The study that was conducted by EABC with the support of the African Economic Research Consortium and the Bill & Melinda Gates Foundation aimed at assessing the impact of Covid-19 on the travel, tourism and hospitality industry and establish policy options to protect the sector players from Covid-19 disruptions and future pandemics.
A key point brought out by the study was that, businesses in the travel and tourism industry turned to borrowing as the only means to fund their running expenditures such as rent and utilities due to reduced operational capital. This is because the industry players in the EAC region lack a macro-economic policy that would help the industry mitigate the impact and business disruption caused by the pandemic.
Not out of the woods, yet.
A survey conducted by Skål International Düsseldorf and IU University of Applied Sciences Düsseldorf, that was carried out among Skål International members worldwide evaluating their professional view of the future of Travel and Tourism (TT) under the threat of the coronavirus, found out that 82% of the participants called their actual business situation bad or very bad. With 75% rating their business development in the past 2 months as stalled or declined.
Participants cited main reasons for bad business to be closed borders. The survey found out that despite there being some recovery from December 2020, stalling requests have persisted since January 2021 with clients waiting for a more stable situation before booking.
This is the exact situation facing travel agents in Kenya with the biggest hinderance being border closures. The travel agents experienced business shocks following UK’s decision to add Kenya to its red list and later issued a level 4 travel advisory against travel to Kenya. Kenya retaliated by imposing travel restriction for travellers originating from or transiting through the UK.
The US also moved to ban travel to Kenya following fears of the South African Covid-19 variant in Kenya spreading to the US. The latest in travel ban spree has been that between Kenya and India; all having catastrophic effects on travel agency businesses in Kenya.

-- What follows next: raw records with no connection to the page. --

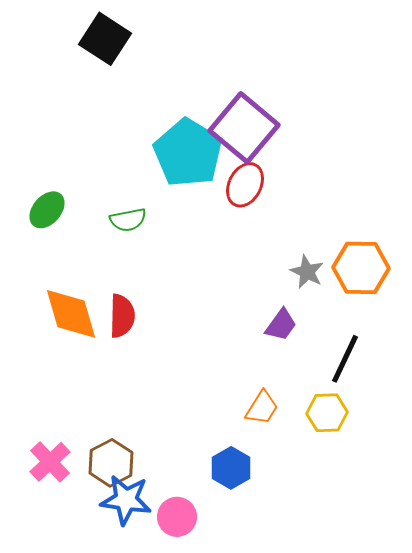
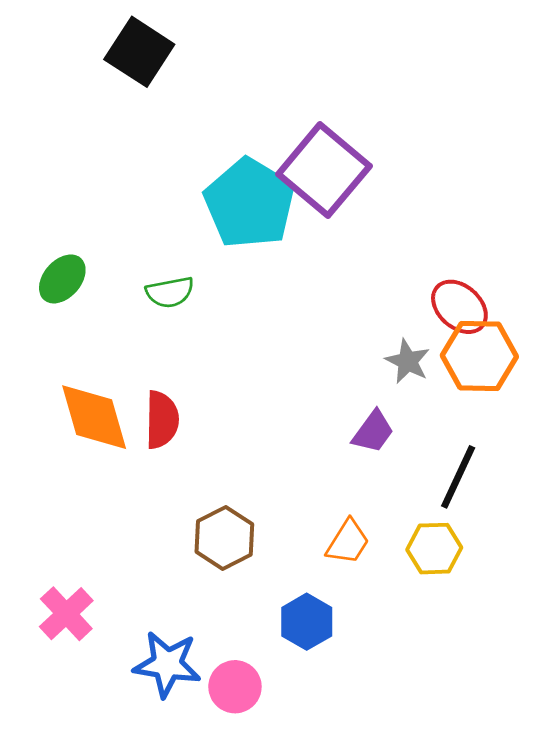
red ellipse: (245, 185) -> (459, 307), moved, turned -75
brown hexagon: (111, 463) -> (224, 538), moved

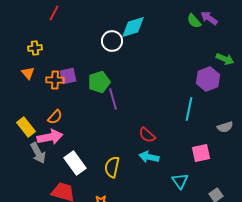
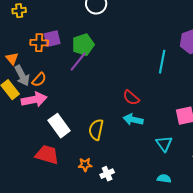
orange triangle: (28, 73) -> (12, 59), moved
purple line: (113, 99) -> (78, 62), moved, turned 55
cyan line: (189, 109) -> (162, 62), moved
gray arrow: (38, 153) -> (22, 76), moved

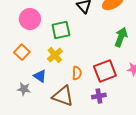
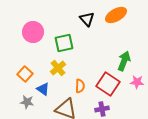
green arrow: (121, 37) -> (124, 61), moved
orange square: (22, 52) -> (25, 74), moved
red square: (105, 71) -> (108, 84), turned -35

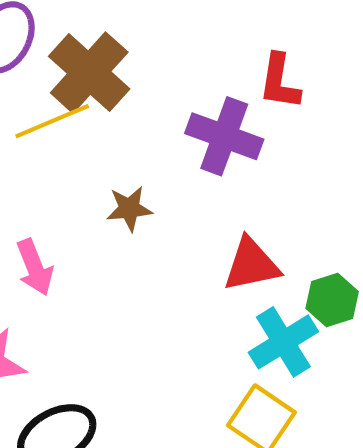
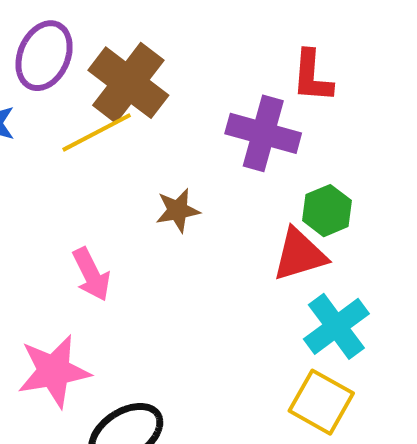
green hexagon: (332, 300) -> (327, 211), moved

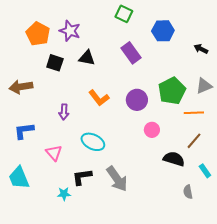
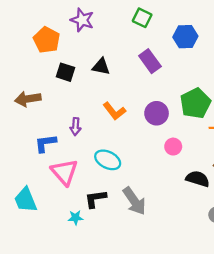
purple star: (70, 31) -> (82, 20), moved
blue L-shape: (24, 131) -> (46, 143), moved
pink triangle: (54, 153) -> (64, 172), size x1.5

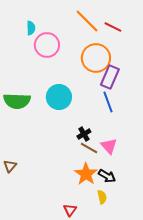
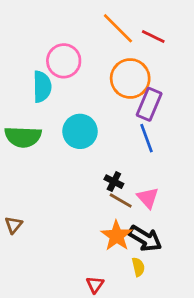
cyan semicircle: (31, 28) -> (42, 87), moved, size x1.6
black cross: (84, 134) -> (114, 182), turned -32
black arrow: (107, 176) -> (145, 238), size x1.4

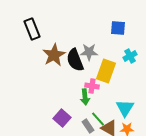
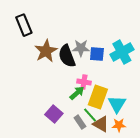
blue square: (118, 28) -> (97, 54), moved
cyan cross: (130, 56) -> (122, 52), size x1.6
yellow rectangle: (106, 71) -> (98, 97), moved
green arrow: (85, 97) -> (77, 93), turned -126

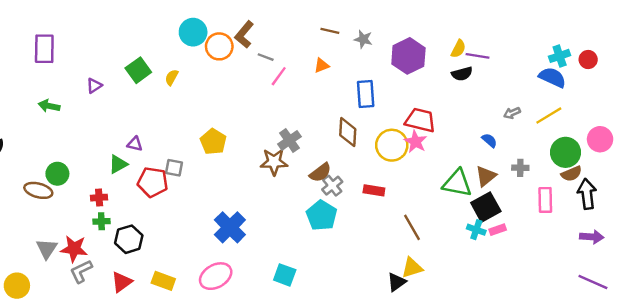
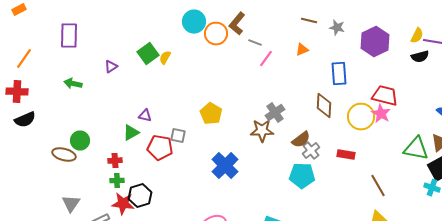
yellow semicircle: (172, 77) -> (165, 58), moved
cyan pentagon: (322, 215) -> (302, 176), turned -30
blue cross: (230, 227) -> (225, 166), moved
red star: (74, 249) -> (123, 204), moved

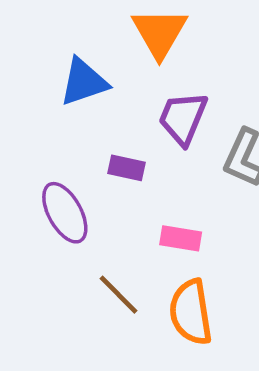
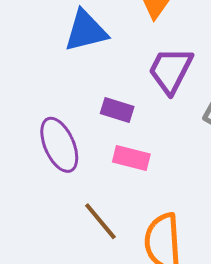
pink rectangle: (181, 238) -> (131, 158), moved

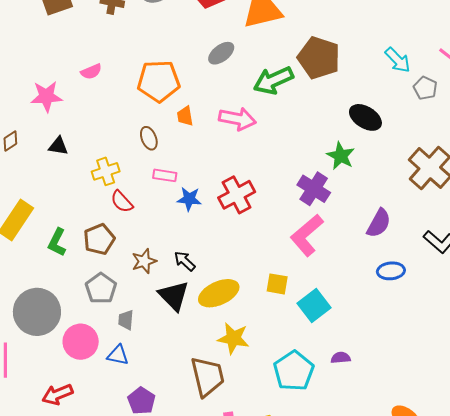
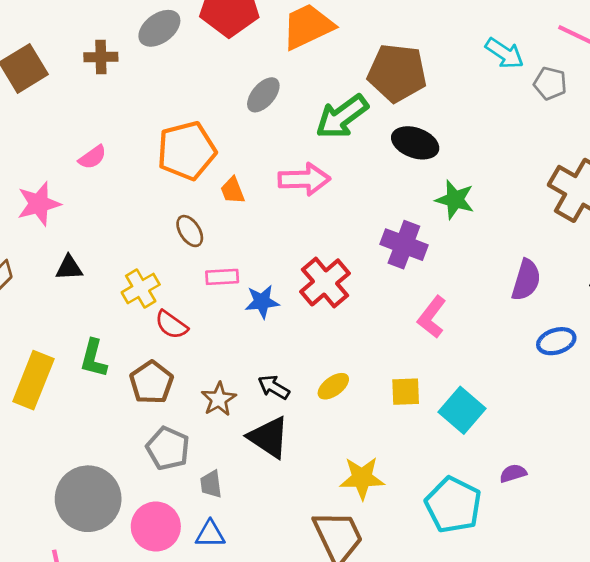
black ellipse: (365, 117) -> (415, 143), moved
purple cross: (314, 189) -> (404, 245), moved
pink L-shape: (307, 235) -> (432, 317), size x0.7
green L-shape: (57, 242) -> (94, 358), moved
yellow ellipse: (219, 293) -> (333, 386), moved, size x0.6

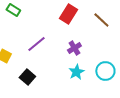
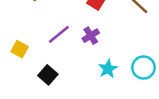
purple cross: (74, 48) -> (91, 36), moved

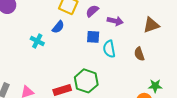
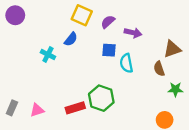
brown triangle: (151, 25) -> (172, 49), moved
green star: (155, 86) -> (175, 89), moved

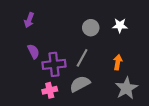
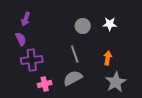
purple semicircle: (33, 51) -> (21, 39), moved
gray line: (82, 58) -> (75, 54), turned -48
purple cross: (54, 64) -> (32, 60), moved

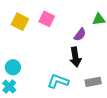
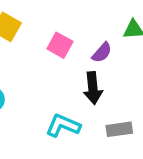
pink square: (47, 19) -> (60, 45), moved

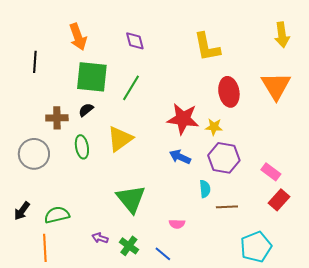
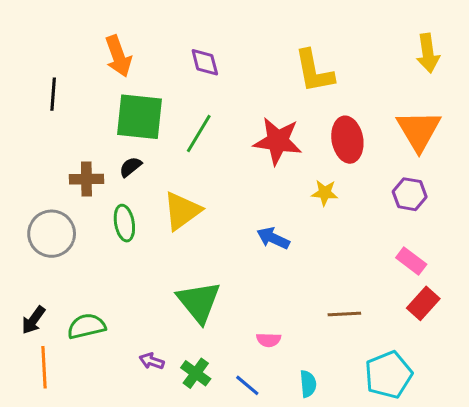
red star: (183, 119) -> (278, 141), moved
purple hexagon: (224, 158) -> (410, 194), moved, size x0.7
cyan semicircle: (205, 189) -> (308, 384), moved
orange line: (45, 248) -> (44, 367), moved

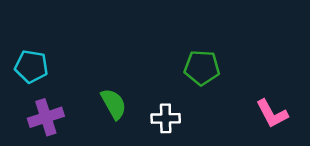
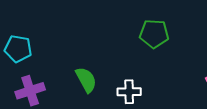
green pentagon: (202, 68) -> (154, 34), moved

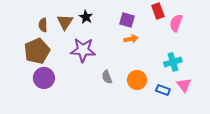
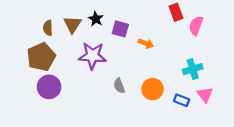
purple square: (127, 20) -> (120, 29), moved
orange arrow: (131, 39) -> (146, 43), turned 32

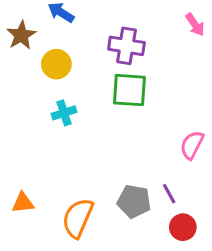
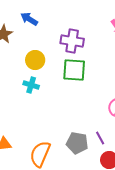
yellow circle: (56, 64) -> (35, 60), moved
cyan cross: (64, 113) -> (31, 85), turned 35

The Skål International survey notes that the real game changer for the recovery of travel will be global immunisation by vaccination. Kenya started her vaccination exercise beginning of March 2021 with priority given to essential workers and risk groups.
The Ministry of Tourism and Wildlife also launched a nationwide Covid-19 vaccination drive for frontline personnel in the Travel, Tourism and Hospitality sector which is currently in its first phase of roll out.
“Our industry, like many others who depend on mobility, is in a survival fight. Things might become better, if the pandemic situation is under control faster by speedy global vaccination execution. But might become worse, if vaccination is delayed in many countries or the virus is causing new problems,” read the Skål report in part.
This recommendation comes when countries like Kenya and India and the rest of Sub-Saharan Africa are facing severe vaccine shortages. In 16% of the participating countries in the Skål International survey, vaccination has not even started yet.
Here is what to note. The situation in India is not unique to India, it can happen to any country. Africa has been a ticking bomb for a scenario like that in India. Already India’s “double mutant” variant has been reported in Uganda. The sooner African countries ramp up immunization by vaccination, the sooner its industries will recover, especially the travel industry.
Now that the travel industry in Kenya has been given some reprieve following President Kenyatta’s directive to lift the ban on travel and lockdown of the “five counties” in Kenya, and the unsuspension of local flights, it is paramount that the general public, led by sector players, to observer the Covid-19 travel protocols set in place for the purposes of safeguarding the economy against another lockdown.